This recycling initiative was started by not-for-profit RED Group, an organisation that saw the importance of dealing with difficult-to-recycle flexible – or scrunchable – plastic waste. Collection points are now installed in 480 Coles supermarkets. The plastic is made into benches by Victorian company Replas and donated to schools.

I started by putting empty rice and biscuit packets, bread bags and the like in a basket handily located beneath the bottom shelf of my pantry. After eight weeks, I had collected a shopping trolley’s worth of scrunchable plastic (that’s it all in the shopping trolley photo to the right).

Before heading to the recycling bin, I unfurled everything on the dining room floor, creating quite a mess.
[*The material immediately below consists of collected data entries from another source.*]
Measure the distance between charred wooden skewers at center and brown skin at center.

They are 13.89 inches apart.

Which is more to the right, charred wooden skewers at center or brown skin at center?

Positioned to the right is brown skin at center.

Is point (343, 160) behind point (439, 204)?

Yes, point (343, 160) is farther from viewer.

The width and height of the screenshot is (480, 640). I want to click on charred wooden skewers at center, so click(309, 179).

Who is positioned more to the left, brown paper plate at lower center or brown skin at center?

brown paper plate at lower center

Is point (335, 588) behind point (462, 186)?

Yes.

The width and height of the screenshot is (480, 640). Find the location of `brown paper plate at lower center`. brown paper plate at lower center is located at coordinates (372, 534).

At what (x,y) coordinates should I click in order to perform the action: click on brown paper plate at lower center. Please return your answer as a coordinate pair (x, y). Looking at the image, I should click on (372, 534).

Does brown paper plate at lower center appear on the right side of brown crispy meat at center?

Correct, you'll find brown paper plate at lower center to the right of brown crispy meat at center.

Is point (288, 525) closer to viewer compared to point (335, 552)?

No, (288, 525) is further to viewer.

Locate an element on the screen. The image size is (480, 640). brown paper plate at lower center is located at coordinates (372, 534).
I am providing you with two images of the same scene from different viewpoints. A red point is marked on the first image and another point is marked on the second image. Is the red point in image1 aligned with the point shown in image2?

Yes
A quick audit showed I had 142 bags, including 27 that had stored bread, seven each from nuts and biscuits, six from pasta, five from clothing, three from lollies and 15 unidentified plain bags.
It really is astounding how much you can accumulate in a fairly short time, and how many household items are packaged in this soft plastic: cat food, kitchen towel, toilet paper, sponges, stationery, bagels, cocoa, noodles, and the
list goes on.

Multiply the 142 bags from my average household by the number of households in an average street, suburb, town or city and you come up with quite a mountain of plastic.
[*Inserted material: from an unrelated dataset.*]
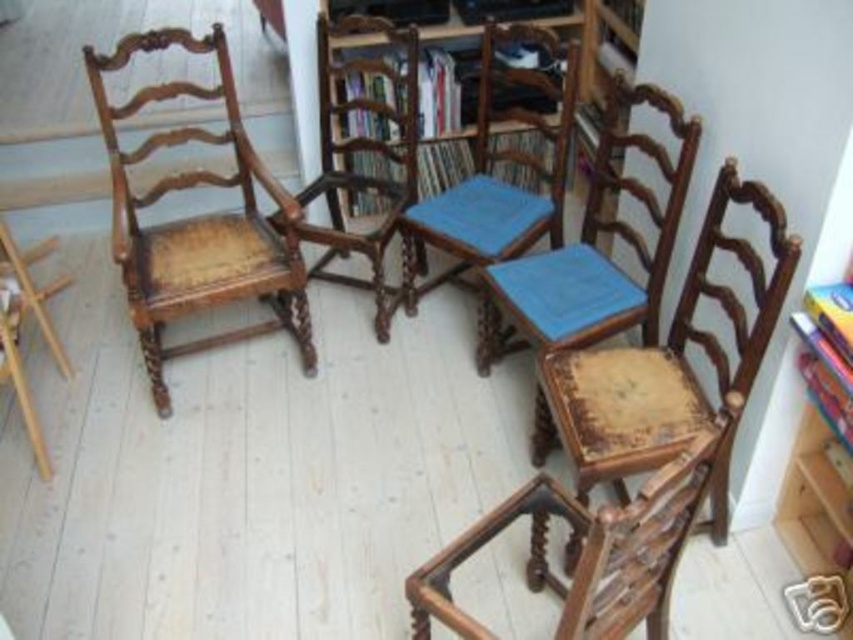 You are a guest entering the room and want to sit closest to the bookshelf. Which chair should you choose between the wooden textured rocking chair at lower right and the wooden textured chair at center?

The wooden textured rocking chair at lower right is in front of the wooden textured chair at center, so the wooden textured chair at center is closer to the bookshelf. Choose the wooden textured chair at center.

You are planning to place a rectangular table that is 1.2 meters wide between the wooden textured chair at center and the wooden armchair at center. Based on their widths, will the table fit between them?

The wooden textured chair at center is wider than the wooden armchair at center. Since the table is 1.2 meters wide, it depends on the combined width of both chairs. However, without knowing the exact widths of the chairs, we cannot determine if the table will fit. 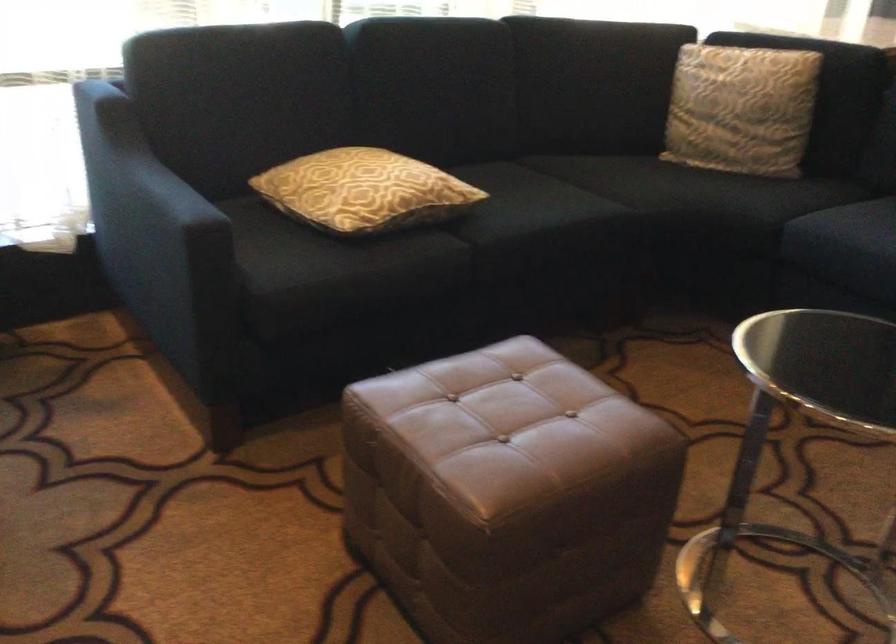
As the weeks progressed and I got better at remembering not to put my scrunchable plastic in the kitchen bin, I noticed that my regular kerbside garbage bin was not nearly as full each week. When you think that, according to Clean Up Australia, our nation dumps 7150 recyclable plastic bags into landfill every minute, you realise how important it is that we find a way of dealing with this waste. Of course, it’s always a
good idea to favour products that have minimal packaging.

RED Group Director Liz Kasell says the program is recovering about a million bags each week Australia-wide and public interest is growing. “We’ve seen increases of up to 300 per cent in cities like Sydney,” she says.

“People are emailing us every day telling us that their garbage bin is down to almost nothing. It’s pretty exciting.”